I was so happy to read Benoit Denizet-Lewis’ piece on young gay teens in a preview for this weekend’s New York Times Sunday Magazine. Denizet-Lewis, a former writer with young gay mag XY reports, rather upbeat, on how the schoolyard has now become another possible beacon of freedom and self-expression for gay kids in middle school. While never blind to the homophobia that still thrives somewhere on the outer reaches of his article’s universe (and even within it at times, containing stories of verbal abuse of one of the story’s informants), his project is a perhaps even trickier one than the usual story about the hardships of the school gay: To make us revise that perception.
This is kind of scary to admit, but still: It actually took me a while to accept that that was the story’s premise – that more gay kids live comfortably out lives now than before. Not only because I tend to be skeptical of trend stories like this one, but more importantly because I had become so accustomed to the harder stories that I instinctively feared that a story making the contrary case would end up making the problem seem smaller than it is. My attitude of course is one step on the way to apathy: You accept the grim reality as so unchangeable you can’t even see change is coming. At best, this means you’re missing out on positive societal trends. In the worst case scenario, you yourself end up sabotaging that change, by continuing to push an insufficiently nuanced view of reality. Luckily, I’m not there yet, and Denizet-Lewis made me take a few steps back.

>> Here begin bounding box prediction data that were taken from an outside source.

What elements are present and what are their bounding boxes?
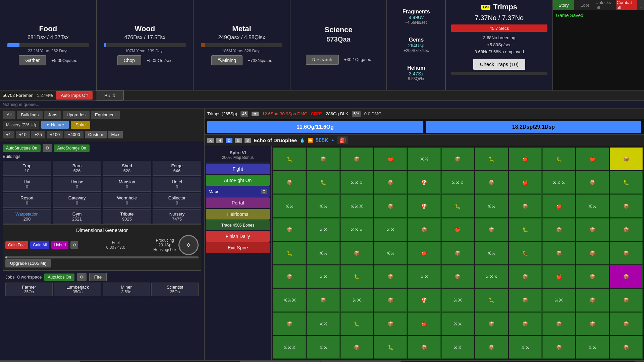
gc-3-1[interactable]: ⚔⚔: [307, 218, 339, 241]
tab-story[interactable]: Story: [553, 0, 574, 10]
gc-5-0[interactable]: 📦: [273, 265, 306, 288]
gain-fuel-button[interactable]: Gain Fuel: [5, 241, 28, 249]
gc-7-4[interactable]: 🍎: [408, 312, 440, 335]
building-forge[interactable]: Forge 646: [153, 161, 201, 176]
gc-5-4[interactable]: ⚔⚔: [408, 265, 440, 288]
gc-5-8[interactable]: 🍎: [542, 265, 575, 288]
gc-4-8[interactable]: 📦: [542, 242, 575, 264]
gc-2-8[interactable]: 🍎: [542, 194, 575, 217]
building-mansion[interactable]: Mansion 0: [103, 177, 151, 192]
gc-5-1[interactable]: ⚔⚔: [307, 265, 339, 288]
building-tribute[interactable]: Tribute 9025: [103, 209, 151, 224]
gc-4-3[interactable]: ⚔⚔: [374, 242, 407, 264]
gc-8-5[interactable]: ⚔⚔: [441, 336, 474, 359]
achieves-tab[interactable]: Achieves: [321, 361, 401, 362]
import-tab[interactable]: Import: [160, 361, 240, 362]
gc-2-9[interactable]: ⚔⚔: [576, 194, 609, 217]
gc-5-2[interactable]: 🐛: [340, 265, 373, 288]
gc-1-5[interactable]: ⚔⚔⚔: [441, 171, 474, 194]
gc-0-6[interactable]: 🐛: [475, 147, 508, 170]
spire-button[interactable]: Spire: [71, 121, 90, 129]
gc-6-5[interactable]: ⚔⚔: [441, 289, 474, 311]
gc-0-5[interactable]: 📦: [441, 147, 474, 170]
gc-3-4[interactable]: 📦: [408, 218, 440, 241]
gc-1-4[interactable]: 🍄: [408, 171, 440, 194]
filter-buildings[interactable]: Buildings: [17, 111, 43, 119]
filter-upgrades[interactable]: Upgrades: [63, 111, 90, 119]
settings-tab[interactable]: Settings: [401, 361, 481, 362]
amount-10[interactable]: +10: [16, 131, 30, 138]
inventory-button[interactable]: 🎒: [337, 136, 348, 144]
gc-0-7[interactable]: 🍎: [509, 147, 542, 170]
gc-2-0[interactable]: ⚔⚔: [273, 194, 306, 217]
gc-8-10[interactable]: 📦: [610, 336, 643, 359]
gc-3-9[interactable]: 📦: [576, 218, 609, 241]
gc-7-8[interactable]: 📦: [542, 312, 575, 335]
gc-8-6[interactable]: 📦: [475, 336, 508, 359]
gc-3-0[interactable]: 📦: [273, 218, 306, 241]
gc-7-0[interactable]: 📦: [273, 312, 306, 335]
building-barn[interactable]: Barn 626: [53, 161, 101, 176]
gc-1-0[interactable]: 📦: [273, 171, 306, 194]
s-button[interactable]: S: [245, 138, 251, 143]
gc-2-1[interactable]: ⚔⚔: [307, 194, 339, 217]
gc-1-7[interactable]: 🍎: [509, 171, 542, 194]
building-shed[interactable]: Shed 628: [103, 161, 151, 176]
gc-6-2[interactable]: ⚔⚔: [340, 289, 373, 311]
nature-button[interactable]: ✦ Nature: [41, 121, 69, 129]
gc-3-3[interactable]: ⚔⚔: [374, 218, 407, 241]
gc-1-10[interactable]: 🐛: [610, 171, 643, 194]
gc-5-7[interactable]: 📦: [509, 265, 542, 288]
gc-1-1[interactable]: 🐛: [307, 171, 339, 194]
gc-1-6[interactable]: 📦: [475, 171, 508, 194]
save-tab[interactable]: Save (AutoSaving): [0, 361, 80, 362]
amount-25[interactable]: +25: [31, 131, 45, 138]
building-hotel[interactable]: Hotel 0: [153, 177, 201, 192]
building-resort[interactable]: Resort 0: [3, 193, 51, 208]
gc-8-2[interactable]: 📦: [340, 336, 373, 359]
autojobs-button[interactable]: AutoJobs On: [44, 274, 74, 281]
building-gym[interactable]: Gym 2621: [53, 209, 101, 224]
build-button[interactable]: Build: [96, 90, 124, 101]
b-button[interactable]: B: [235, 138, 241, 143]
gc-5-10[interactable]: 📦: [610, 265, 643, 288]
gc-1-8[interactable]: ⚔⚔⚔: [542, 171, 575, 194]
gc-4-0[interactable]: 🐛: [273, 242, 306, 264]
filter-equipment[interactable]: Equipment: [91, 111, 120, 119]
job-miner[interactable]: Miner 3.59e: [103, 283, 150, 296]
autotraps-button[interactable]: AutoTraps Off: [56, 91, 92, 100]
gc-6-0[interactable]: ⚔⚔⚔: [273, 289, 306, 311]
building-trap[interactable]: Trap 10: [3, 161, 51, 176]
building-hut[interactable]: Hut 0: [3, 177, 51, 192]
tab-loot[interactable]: Loot: [574, 0, 595, 10]
job-lumberjack[interactable]: Lumberjack 35Oo: [54, 283, 101, 296]
gc-7-5[interactable]: ⚔⚔: [441, 312, 474, 335]
gc-6-9[interactable]: 📦: [576, 289, 609, 311]
export-tab[interactable]: Export: [80, 361, 160, 362]
gc-2-4[interactable]: 🍄: [408, 194, 440, 217]
gc-6-7[interactable]: 📦: [509, 289, 542, 311]
gc-0-10[interactable]: 📦: [610, 147, 643, 170]
filter-jobs[interactable]: Jobs: [44, 111, 61, 119]
gc-2-2[interactable]: ⚔⚔⚔: [340, 194, 373, 217]
tab-unlocks[interactable]: Unlocks off: [595, 0, 616, 10]
gc-4-6[interactable]: ⚔⚔: [475, 242, 508, 264]
d-button[interactable]: D: [226, 138, 232, 143]
fire-button[interactable]: Fire: [89, 273, 107, 281]
job-scientist[interactable]: Scientist 25Oo: [151, 283, 199, 296]
gc-3-5[interactable]: 🍎: [441, 218, 474, 241]
gc-7-6[interactable]: 📦: [475, 312, 508, 335]
gain-mi-button[interactable]: Gain Mi: [30, 241, 49, 249]
heirlooms-button[interactable]: Heirlooms: [206, 209, 270, 220]
gc-3-8[interactable]: 📦: [542, 218, 575, 241]
amount-100[interactable]: +100: [47, 131, 63, 138]
view-perks-tab[interactable]: View Perks: [481, 361, 561, 362]
gc-8-1[interactable]: ⚔⚔: [307, 336, 339, 359]
gc-8-9[interactable]: ⚔⚔: [576, 336, 609, 359]
minimize-story-button[interactable]: _: [638, 0, 644, 10]
gc-4-4[interactable]: 🍎: [408, 242, 440, 264]
building-collector[interactable]: Collector 0: [153, 193, 201, 208]
autofight-button[interactable]: AutoFight On: [206, 175, 270, 186]
gc-4-9[interactable]: 📦: [576, 242, 609, 264]
gc-1-2[interactable]: ⚔⚔⚔: [340, 171, 373, 194]
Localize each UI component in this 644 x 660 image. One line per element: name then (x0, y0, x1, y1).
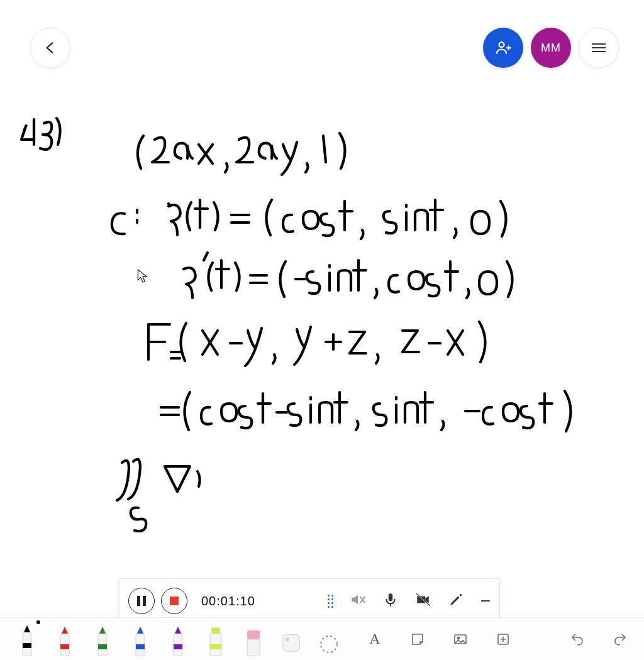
pen-icon (16, 624, 38, 656)
undo-button[interactable] (569, 630, 586, 648)
highlighter-tool[interactable] (204, 623, 228, 656)
svg-point-13 (286, 637, 289, 641)
speaker-mute-icon (350, 591, 366, 608)
pen-red[interactable] (53, 623, 77, 656)
pen-black[interactable] (15, 623, 39, 656)
note-tool[interactable] (409, 630, 426, 648)
add-tool[interactable] (494, 630, 512, 648)
camera-slash-icon (415, 591, 431, 608)
tape-tool[interactable] (279, 623, 303, 656)
eraser-icon (242, 625, 265, 656)
arrow-left-icon (42, 40, 58, 56)
pen-icon (54, 624, 75, 656)
svg-rect-5 (98, 644, 107, 649)
redo-button[interactable] (611, 630, 629, 648)
pen-icon (167, 624, 189, 656)
mouse-cursor-icon (137, 269, 148, 283)
svg-rect-1 (388, 593, 392, 601)
svg-rect-7 (174, 644, 182, 649)
camera-off-button[interactable] (415, 591, 431, 610)
back-button[interactable] (30, 28, 70, 68)
svg-point-2 (460, 594, 462, 596)
avatar-initials-text: MM (541, 41, 561, 55)
svg-rect-12 (283, 634, 300, 651)
pen-purple[interactable] (166, 623, 190, 656)
svg-rect-9 (210, 644, 221, 649)
svg-point-0 (499, 42, 504, 47)
person-plus-icon (494, 38, 513, 57)
pen-green[interactable] (91, 623, 114, 656)
plus-square-icon (496, 632, 511, 647)
tape-icon (279, 628, 303, 656)
image-icon (453, 632, 468, 647)
microphone-icon (382, 591, 399, 608)
selected-dot-icon (36, 620, 40, 624)
svg-point-14 (321, 636, 337, 652)
svg-point-16 (458, 637, 460, 639)
speaker-mute-button[interactable] (350, 591, 366, 610)
stop-icon (170, 597, 179, 605)
pen-icon (92, 624, 113, 656)
redo-icon (613, 632, 628, 647)
pen-blue[interactable] (128, 623, 152, 656)
pause-icon (137, 596, 146, 606)
pause-button[interactable] (128, 588, 155, 614)
user-avatar[interactable]: MM (531, 28, 571, 68)
top-bar: MM (0, 0, 644, 88)
text-tool[interactable]: A (366, 630, 384, 648)
laser-pointer-button[interactable] (448, 591, 464, 610)
highlighter-icon (204, 624, 228, 656)
svg-rect-6 (136, 644, 145, 649)
svg-rect-10 (247, 630, 260, 639)
whiteboard-canvas[interactable] (0, 0, 644, 597)
lasso-tool[interactable] (317, 623, 341, 656)
lasso-icon (318, 633, 340, 656)
undo-icon (570, 632, 585, 647)
drag-handle[interactable] (328, 595, 333, 608)
pen-spark-icon (448, 591, 464, 608)
minimize-button[interactable]: − (480, 591, 491, 611)
svg-rect-3 (23, 643, 31, 648)
add-collaborator-button[interactable] (483, 28, 523, 68)
pen-icon (130, 624, 151, 656)
hamburger-icon (592, 43, 606, 52)
image-tool[interactable] (452, 630, 469, 648)
svg-rect-11 (247, 639, 260, 656)
eraser-tool[interactable] (242, 623, 265, 656)
menu-button[interactable] (579, 28, 619, 68)
tool-tray: A (0, 617, 644, 660)
stop-button[interactable] (161, 588, 187, 614)
sticky-note-icon (410, 632, 425, 647)
microphone-button[interactable] (382, 591, 399, 610)
recording-elapsed: 00:01:10 (201, 594, 255, 608)
svg-rect-4 (60, 644, 69, 649)
handwriting-content (13, 101, 631, 553)
svg-rect-8 (212, 628, 219, 634)
text-tool-label: A (369, 630, 380, 647)
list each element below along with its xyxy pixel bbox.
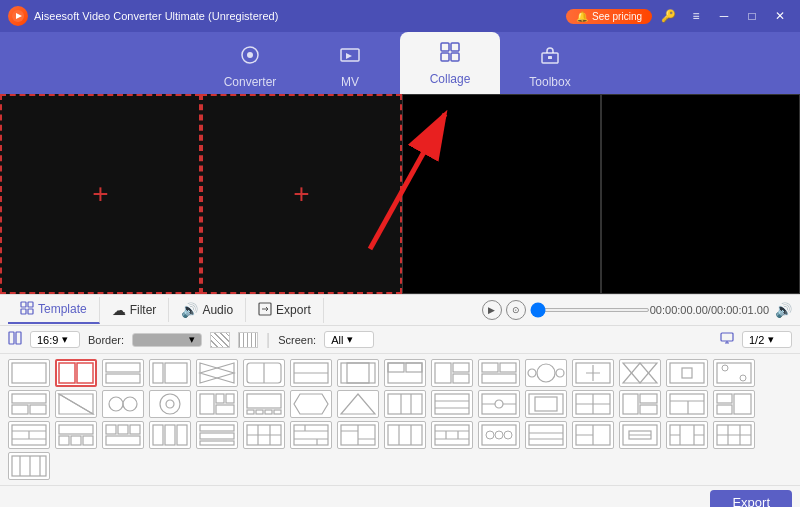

One of the many interesting things the article does is to discuss and show how these young people communicate their sexual orientations amongst themselves, and how they, as perhaps the first gay generation ever, demand to be treated the same way by their parents, dating-wise, as a straight teenager would have been. In one of several scenes that are both moving and funny, Denizet-Lewis observes how Ely, 14, is negotiating with his mostly understanding mom the do’s and don’ts of having his boyfriend over to visit. I probably shouldn’t feel proud on his (their) behalf, but was just so moving to read this passage, simply because it could just as well pass as a discussion between a straight girl and her mom:
Ely: So, can we hang out in my room?
Mother: I don’t trust you two alone in there. Period.
Ely: What about if there are no body parts touching?
Mother: You don’t have that kind of self-control.
Ely: Yes, I do!
Mother: No you don’t. How old is he again?
Mother: And he has a shaved head and piercings everywhere. Is this who you really want to date?
In another striking paragraph, we observe a young gay guy, Justin, and his straight girl friends as they move around the school, more or less subtly pointing out where they think their schoolmates fall on the straight/gay spectrum. It’s a sweet scene for several reasons. First, for the sheer fact that it shows that gays that can be like that and still be in a supportive environment. Second, it is a scene that definitely establishes that we’re dealing with kids here. In a bit of really clever writing, Denizet-Lewis seemingly captures that combination of self-consciousness, giggly insecurity and plainly short attention spans that often characterize people at that age. It’s done in a gentle way that never seems to be over their heads, only a sign that they trust each other so much that their behavior is the most natural thing in the world.
There so incredibly many reasons why I would not want to be 13 or 14 again. As I’ve written about before, these were the years when I had my first serious gay crushes, which was lovely in a sort of intuitively liberating way. But it was also very, very confusing. I knew no one who was gay, and I barely dared think of my feelings as gay. I imagine anyone who knows how all-encompassing a crush can be can imagine how hard it was to reconcile my feelings with something instinctively didn’t want to be. That’s another reason why I loved this story: I can only imagine how relieved I would have felt if something had shown me a similar story back in 1999. Stories like this one actually helped me even as I was coming three years ago, at the not-very-teenagery age of 21. Time Magazine had run a cover story on the so-called Gay Straight Alliance the year before, and it really resonated with me as I was trying to convince myself gayness was nothing to be afraid of.
Identifying with these 13 or 14 years-olds, then, has less to do with wanting to be young again, even though a longer gay life in a welcoming environment would’ve been great, that with acknowledging that the need for respect and self-identification doesn’t die with age. This ‘it could happen to me’ impulse is natural, particularly since something quite similar actually happened to me back then, only I wasn’t mature or self-assured enough to take advantage of it. It seems today’s will not settle with not settle with writing teenagehood post-scripts 10 years in retrospect. That’s progress.